• [EXERCISE REQUIREMENTS]: Restate the records underneath, keeping each one exactly the same.

Top of INPUT MATERIAL

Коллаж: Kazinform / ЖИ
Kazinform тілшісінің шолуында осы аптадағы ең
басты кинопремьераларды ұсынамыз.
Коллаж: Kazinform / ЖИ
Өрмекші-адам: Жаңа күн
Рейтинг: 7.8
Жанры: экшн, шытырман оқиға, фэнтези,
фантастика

Bottom of INPUT MATERIAL

• [REPLY TO THE EXERCISE]:
Коллаж: Kazinform / ЖИ
Kazinform тілшісінің шолуында осы аптадағы ең
басты кинопремьераларды ұсынамыз.
Коллаж: Kazinform / ЖИ
Өрмекші-адам: Жаңа күн
Рейтинг: 7.8
Жанры: экшн, шытырман оқиға, фэнтези,
фантастика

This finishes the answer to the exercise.